Dünyaca ünlü 104 yaşındaki filozof uzun ömrünün sırrını verdi: Çocukluk, ergenlik, yetişkinlik...

Dünyaca ünlü filozof Edgar Morin, insanlığın gidişatına dair karamsar bir tablo çizerken, uzun ömrünün de sırrını verdi.

Neredeyse tüm 20. yüzyıla ve 21. yüzyılın ilk çeyreğine tanıklık eden dünyaca ünlü Fransız düşünür Edgar Morin, insanlığın gidişatına dair korkularını ve umutlarını paylaştı. 104 yaşında olmasına rağmen zihni üretkenliğini koruyan Morin, modern dünyayı parçalanmış bir yapıya benzeterek hayati bir uyarıda bulundu: "İnsanlığın kaderi tehlikede!"

Gazeteci Pablo Cubí del Amo’nun mercek altına aldığı Morin düşüncesine göre, dünya sanılanın aksine birleşmiyor; aksine her alanda daha çok parçalanıyor. Bilimin aşırı uzmanlaşarak "büyük resmi" kaçırdığını savunan filozof, sorunların izole bir şekilde analiz edilmesini eleştiriyor. Morin’e göre çözüm, farklı bilgi alanlarının etkileşiminden ve "karmaşıklığı" kabul etmekten geçiyor.

Günümüz kitle kültürünün "sürü psikolojisini" beslediğini ve eleştirel düşünceyi yok ettiğini savunan Morin, teknolojik gelişmelere dair de ezber bozan bir yorumda bulunuyor: "Yapay zeka korkutucu olabilir, ancak ben her şeyden çok yüzeysel insan zekasından korkuyorum." İnsanlığın artık sadece "ekonomik bir varlığa" (homo economicus) indirgendiğini belirten düşünür, hesaplamanın düşüncenin önüne geçmesinden endişe duyuyor.
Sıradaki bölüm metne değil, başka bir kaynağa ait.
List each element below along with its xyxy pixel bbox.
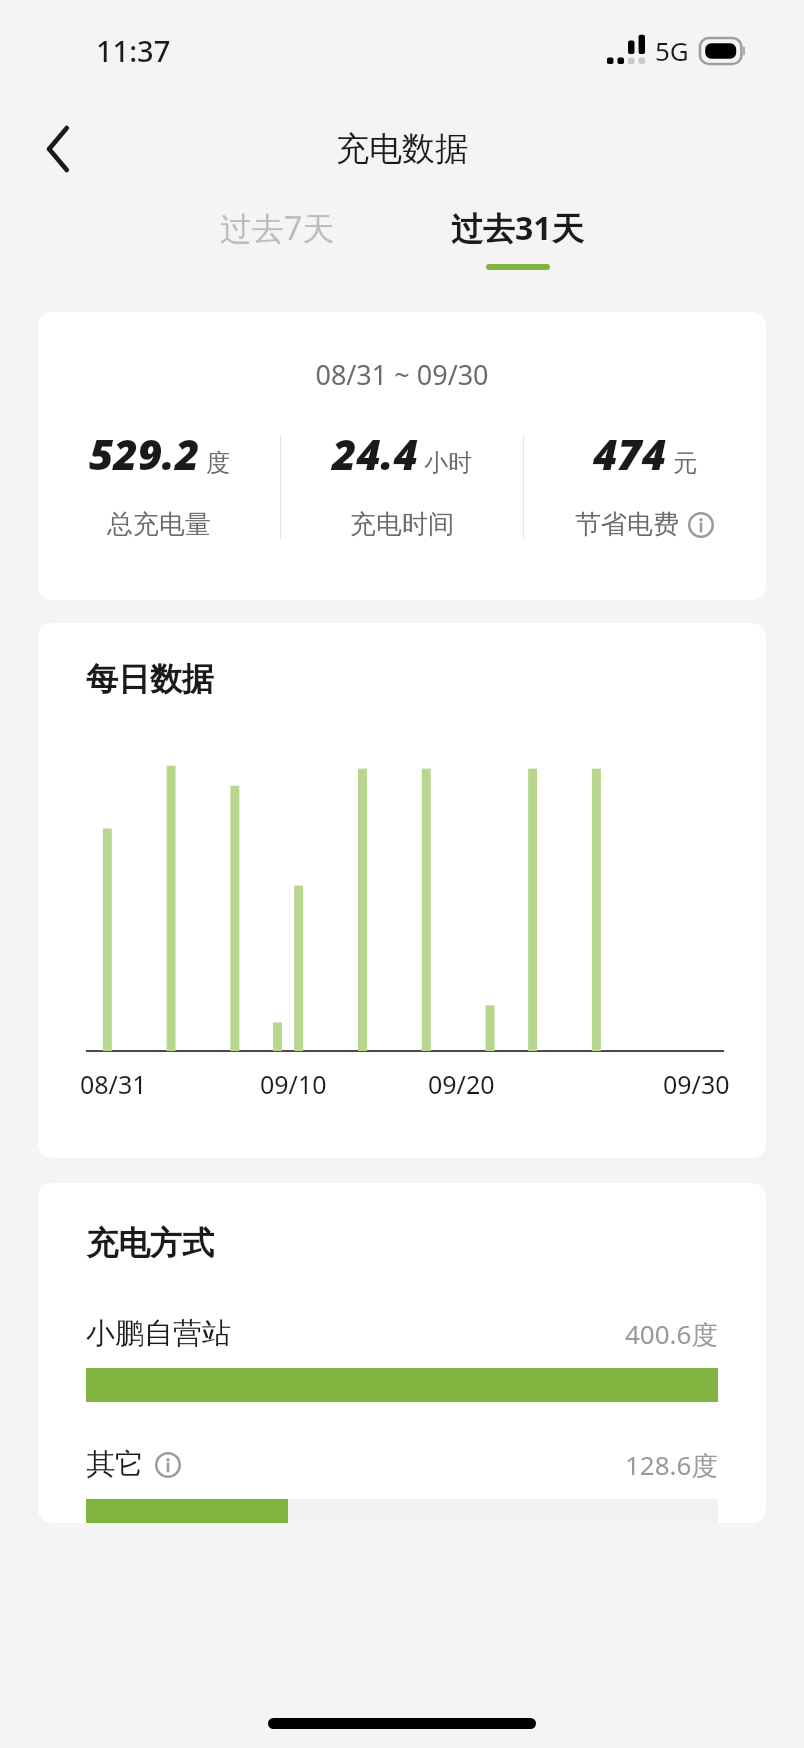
staticText: 24.4 — [332, 425, 418, 482]
staticText: 充电时间 — [350, 508, 454, 541]
staticText: 5G — [655, 33, 689, 68]
staticText: 元 — [673, 448, 697, 478]
other: Other charging info — [154, 1451, 182, 1479]
staticText: 总充电量 — [107, 508, 211, 541]
staticText: 09/20 — [428, 1067, 495, 1101]
staticText: 09/30 — [663, 1067, 730, 1101]
staticText: 过去7天 — [220, 206, 335, 250]
staticText: 每日数据 — [86, 659, 214, 699]
staticText: 09/10 — [260, 1067, 327, 1101]
button[interactable]: 其它 — [86, 1446, 718, 1523]
button[interactable]: 过去31天 — [441, 198, 594, 278]
staticText: 128.6度 — [625, 1447, 718, 1483]
button[interactable]: 小鹏自营站 — [86, 1315, 718, 1402]
staticText: 11:37 — [96, 31, 171, 70]
staticText: 充电方式 — [86, 1223, 214, 1263]
staticText: 其它 — [86, 1446, 144, 1483]
button[interactable]: Back — [28, 118, 90, 180]
staticText: 过去31天 — [451, 206, 584, 250]
staticText: 节省电费 — [575, 508, 679, 541]
staticText: 充电数据 — [336, 128, 468, 170]
staticText: 小时 — [424, 448, 472, 478]
staticText: 小鹏自营站 — [86, 1315, 231, 1352]
staticText: 度 — [206, 448, 230, 478]
staticText: 529.2 — [89, 425, 200, 482]
staticText: 08/31 ~ 09/30 — [38, 356, 766, 393]
staticText: 08/31 — [80, 1067, 147, 1101]
button[interactable]: Saved electricity fee info — [687, 511, 715, 539]
staticText: 400.6度 — [625, 1316, 718, 1352]
staticText: 474 — [593, 425, 667, 482]
button[interactable]: 过去7天 — [210, 198, 345, 278]
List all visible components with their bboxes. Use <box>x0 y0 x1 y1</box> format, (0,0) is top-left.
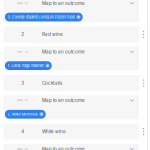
button[interactable]: MAP TO <box>4 95 139 106</box>
button[interactable]: 2 <box>4 26 139 42</box>
staticText: Red wine <box>42 32 63 37</box>
button[interactable]: MAP TO <box>4 144 139 150</box>
staticText: 2. Woke Millennial <box>8 112 38 116</box>
button[interactable]: More options <box>140 78 148 88</box>
staticText: White wine <box>42 129 66 134</box>
button[interactable]: More options <box>140 30 148 39</box>
staticText: MAP TO <box>17 2 28 5</box>
staticText: Map to an outcome <box>42 0 85 6</box>
staticText: MAP TO <box>17 50 28 53</box>
staticText: MAP TO <box>17 99 28 102</box>
staticText: 3. College Student Living on Frozen Food <box>8 15 74 19</box>
button[interactable]: 4 <box>4 124 139 140</box>
staticText: 3 <box>21 80 24 86</box>
button[interactable]: MAP TO <box>4 47 139 57</box>
staticText: MAP TO <box>17 148 28 150</box>
staticText: 1. Local Yoga Teacher <box>8 63 44 68</box>
button[interactable]: More options <box>140 127 148 136</box>
staticText: Map to an outcome <box>42 98 85 103</box>
button[interactable]: 1. Local Yoga Teacher <box>5 61 52 70</box>
staticText: Map to an outcome <box>42 146 85 150</box>
button[interactable]: 3. College Student Living on Frozen Food <box>5 13 83 21</box>
staticText: 2 <box>21 32 24 37</box>
staticText: Map to an outcome <box>42 49 85 55</box>
button[interactable]: 3 <box>4 75 139 91</box>
staticText: Cocktails <box>42 80 62 86</box>
staticText: 4 <box>21 129 24 134</box>
button[interactable]: 2. Woke Millennial <box>5 110 46 119</box>
button[interactable]: MAP TO <box>4 0 139 8</box>
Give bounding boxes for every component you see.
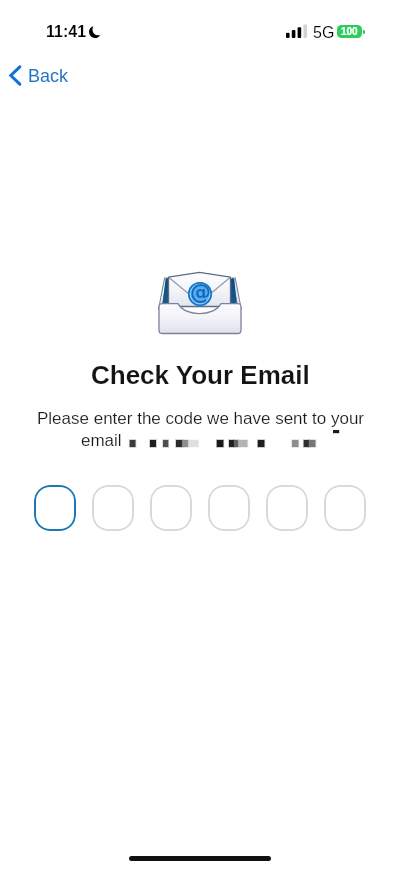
staticText: email [81,431,122,450]
button[interactable]: Code digit 2 [92,485,134,531]
staticText: Check Your Email [91,360,310,389]
staticText: Please enter the code we have sent to yo… [37,409,364,428]
button[interactable]: Code digit 3 [150,485,192,531]
button[interactable]: Code digit 1 [34,485,76,531]
staticText: 11:41 [46,23,87,41]
button[interactable]: Code digit 6 [324,485,366,531]
button[interactable]: Code digit 5 [266,485,308,531]
staticText: @ [190,280,211,304]
staticText: Back [28,66,69,86]
button[interactable]: Back [5,61,73,90]
staticText: 5G [313,24,335,42]
button[interactable]: Code digit 4 [208,485,250,531]
staticText: 100 [341,26,358,37]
Morin, kendi "gençlik" formülünü özetledi

Her röportajda kendisine yöneltilen "Uzun yaşamın sırrı nedir?" sorusuna Morin’in yanıtı fiziksel reçetelerin çok ötesinde. Onun için uzun ömürlülük tamamen "ruhsal bir denge" meselesi. Morin, kendi "gençlik" formülünü şu sözlerle özetliyor: "Çocukluğun merakını, ergenliğin özlemlerini, yetişkinliğin sorumluluklarını koruyorum. İçimde her yaştan insan var."

Morin, günümüz dünyasını 1920 ve 30'lu yılların gergin atmosferine benzetiyor. Avrupa’yı "felç olmuş" ve "acı içinde" gören filozof, insanlığı uyurgezerlere benzeterek sert bir tablo çiziyor: "Belki de uyurgezerler gibi Titanik'in buzdağına doğru ilerleyişini izleyeceğiz. Potansiyel olarak intihara meyilli bir insanlık haline geldik."

Tüm endişelerine rağmen Morin, teslimiyeti reddediyor. Hayatın acımasız yönlerine gözlerini kapatmadığını ancak insanlıktaki asaleti ve iyiliği görmeyi seçtiğini vurgulayan filozof, umudu bir zorunluluk olarak görüyor: "Umut olmadan, kendinizi melankoli duvarları arasına kapatarak hiçbir şey elde edemezsiniz. Başkalarını anlamaya çalışmak ve dar görüşlülüğü reddetmek bir ön koşuldur."